I hate when I see these stories on the news that do nothing but help to market the latest hair restoration technique that is not new at all. The press is so worthless when it comes to reporting about anything medical. I got screwed by the laser crap because of a story I saw on the local news.  It sucks!

----------


## DepressedByHairLoss

This doctor seems like a very nice guy (and a good doctor I'm sure), but of course it is in a hair transplant doctor's best business and monetary interest to encourage people to get a hair transplant now and not wait for new treatments.  Some one who makes a living doing hair transplants is just not going to steer people away from a procedure which earns them lots of money.  I don't believe that the problem is with the doctors today (a lot of them seem ethical, including this doctor), the problem is with the procedure of transplantation.  A hair transplant does not generate any new hair and leaves permanent scarring.  I've heard plenty of cases where transplanted hair falls out and people are left not only with a permanent linear scar, but also cobblestoning on their head from where the head was plucked.  I just believe that in today's day and age, people should be age to regrow hair and not have to deal with permanent scars on their head for the rest of their lives.
I believe in what Histogen is doing.  WNT's have been known to generate robust hair growth for a long time and now a company is finally experimenting with them.  Dr. Ziering and Dr. Naughton: God bless the both of you for what you are doing with regards to HSC!!  Your discoveries will help the lives of hair loss sufferers like myself immeasurably.  Hopefully, Dr. Cotsarelis and Follica are experimenting with WNT's as well.  It has also been shown that the Noggin chemical leads to robust hair growth and I wish some one would experiment with Noggin as well.

----------


## HelpROGER

I don't see any reason to wait for these so called new treatments to come out if you can make yourself feel a little better with a good hair transplant.  All plastic surgery leaves scars, but people understand that this is just a fact of having surgery. There are too many people who have had good hair transplants in the last few years to argue that they can work well.
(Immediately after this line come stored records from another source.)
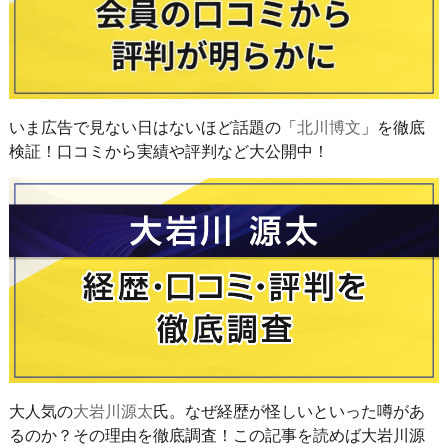
いま広告で見ない日はないほど話題の「
北川博文
」を徹底
検証！口コミから実績や評判など大公開中！
大人気の
大岩川源太
氏。なぜ経歴が怪しいといった噂があ
るのか？その理由を徹底調査！この記事を読めば大岩川源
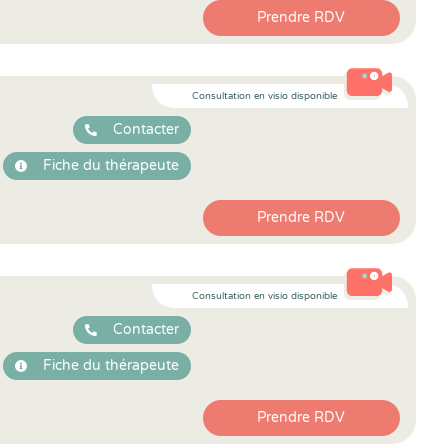
Prendre RDV
Consultation en visio disponible
Contacter
Fiche du thérapeute
Prendre RDV
Consultation en visio disponible
Contacter
Fiche du thérapeute
Prendre RDV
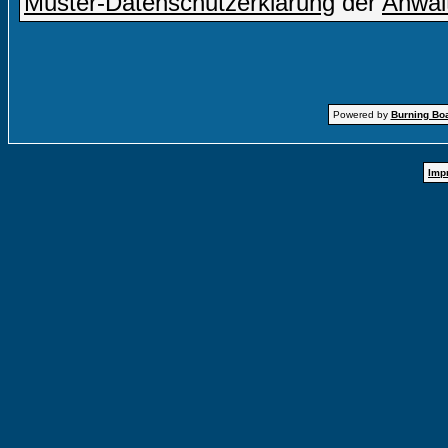
Muster-Datenschutzerklärung
der
Anwal
Powered by
Burning Boa
Imp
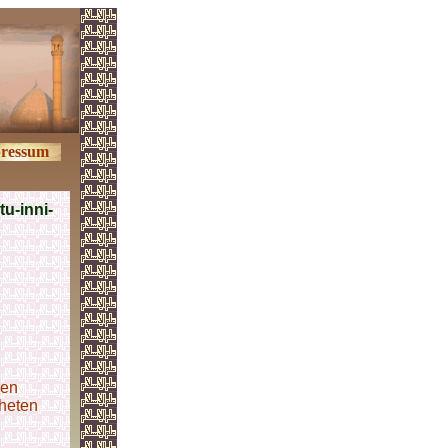
ressum
u-inni-
gen
heten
The unhappy people make the most noise, the happy ones probably just go and enjoy life.

----------


## RichardDawkins

If i wouldnt be happy today i would do the following

1) Ask a willing FUE specialist, to extract 50 Grafts from a certain area in my donor like Gho is doing it.

2) Use Acell on the donor site

3) transplant those 50 Grafts on an area which is bald but can be evaluate easily

4) count them before and after with microscopic shots

5) look at both donor and recipient site at 3 months, 6 monts and 9 months

- if you can see almost full regrowth in the donor area at some point before 9 months, you should ask the surgeon to perform a full 3500 Grafts session.

- if there is no total regrowth and only some, you should get 3500 Grafts done IF your regrowth is somewhere around 80% or higher, because with this kind of rate even a NW7 can be totally fixed for good but below this rate its much more risky

6)if you had your 3500 Graft session done, wait a year and got the exact same thing repeated, maybe this time you took Grafts from the sides.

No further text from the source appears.